Results: PCR results revealed the absence of pathotypes genes in 56 isolates that were considered gut commensal isolates. E. coli isolates showed high resistance rates against tested antimicrobial agents belonging to both β-lactams and sulfonamides (42/56, 75%) followed by quinolones (35/56, 62.5%), tetracyclines (31/56, 55.4%), while the lowest resistance rate was to aminoglycosides (24/56, 42.9%). Antimicrobial susceptibility profiles revealed that 64.3% of isolates were multidrug-resistant (MDR). High prevalence frequencies of plasmid-carried AMR genes were detected including bla _TEM (64%) sulI (60.7%), qnrA (51.8%), aac(3)-II (37.5%), and tetA (46.4%). All isolates harbored more than one gene with the most frequent genetic profile among isolates was bla _TEM-bla _CTX-M1-like-qnrA-qnrB-tetA-sulI.

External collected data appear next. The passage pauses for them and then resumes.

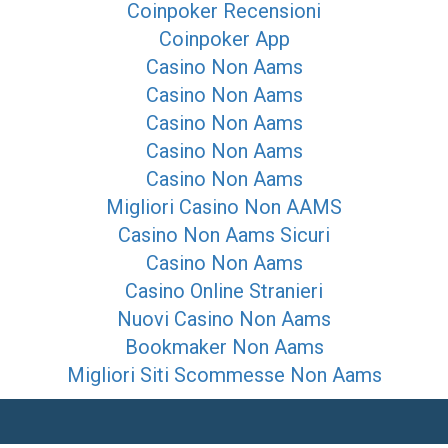
Coinpoker Recensioni
Coinpoker App
Casino Non Aams
Casino Non Aams
Casino Non Aams
Casino Non Aams
Casino Non Aams
Migliori Casino Non AAMS
Casino Non Aams Sicuri
Casino Non Aams
Casino Online Stranieri
Nuovi Casino Non Aams
Bookmaker Non Aams
Migliori Siti Scommesse Non Aams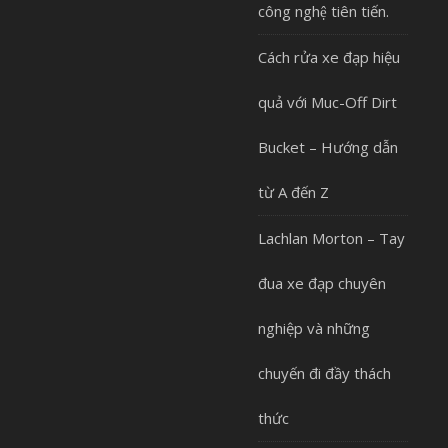
công nghệ tiên tiến.
Cách rửa xe đạp hiệu
quả với Muc-Off Dirt
Bucket – Hướng dẫn
từ A đến Z
Lachlan Morton – Tay
đua xe đạp chuyên
nghiệp và những
chuyến đi đầy thách
thức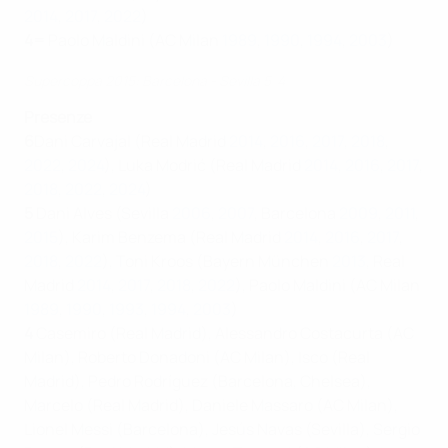
2014
,
2017
,
2022
)
4=
Paolo Maldini (AC Milan
1989
,
1990
,
1994
,
2003
)
Supercoppa 2015: Barcelona - Sevilla 5-4
Presenze
6
Dani Carvajal (Real Madrid
2014
,
2016
,
2017
,
2018
,
2022
,
2024
), Luka Modrić (Real Madrid
2014
,
2016
,
2017
,
2018
,
2022
,
2024
)
5
Dani Alves (Sevilla
2006
,
2007
, Barcelona
2009
,
2011
,
2015
), Karim Benzema (Real Madrid
2014
,
2016
,
2017
,
2018
,
2022
), Toni Kroos (Bayern München
2013
, Real
Madrid
2014
,
2017
,
2018
,
2022
), Paolo Maldini (AC Milan
1989
,
1990
,
1993
,
1994
,
2003
)
4
Casemiro (Real Madrid), Alessandro Costacurta (AC
Milan), Roberto Donadoni (AC Milan), Isco (Real
Madrid), Pedro Rodríguez (Barcelona, Chelsea),
Marcelo (Real Madrid), Daniele Massaro (AC Milan),
Lionel Messi (Barcelona), Jesús Navas (Sevilla), Sergio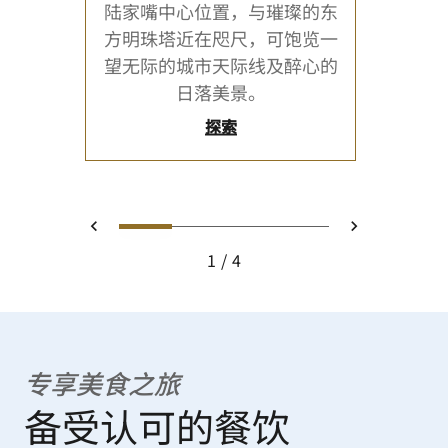
陆家嘴中心位置，与璀璨的东
方明珠塔近在咫尺，可饱览一
望无际的城市天际线及醉心的
日落美景。
探索
0
1
2
3
上一页
下一页
1
4
专享美食之旅
备受认可的餐饮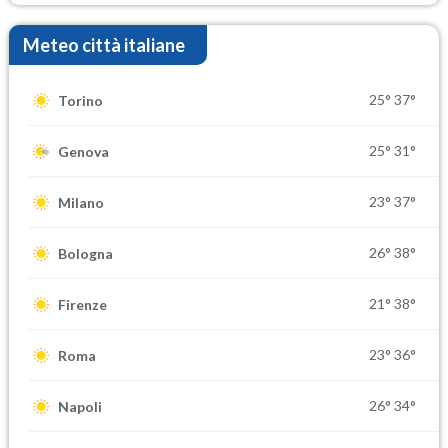
Meteo città italiane
25°
37°
Torino
25°
31°
Genova
23°
37°
Milano
26°
38°
Bologna
21°
38°
Firenze
23°
36°
Roma
26°
34°
Napoli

Conclusion: Results are significant in the evaluation of plasmid-carried AMR genes in the human gut commensal E. coli, suggesting a potential human health risk and the necessity of strict regulation of the use of antibiotics in Egypt. Commensal E. coli bacteria may constitute a potential reservoir of AMR genes that can be transferred to other bacterial species.

Keywords: MDR; antibiotic resistance; gut microorganisms; plasmid; resistance genes.

Grants and funding

This research is self-funded and received no external funding or any specific grant from funding agencies.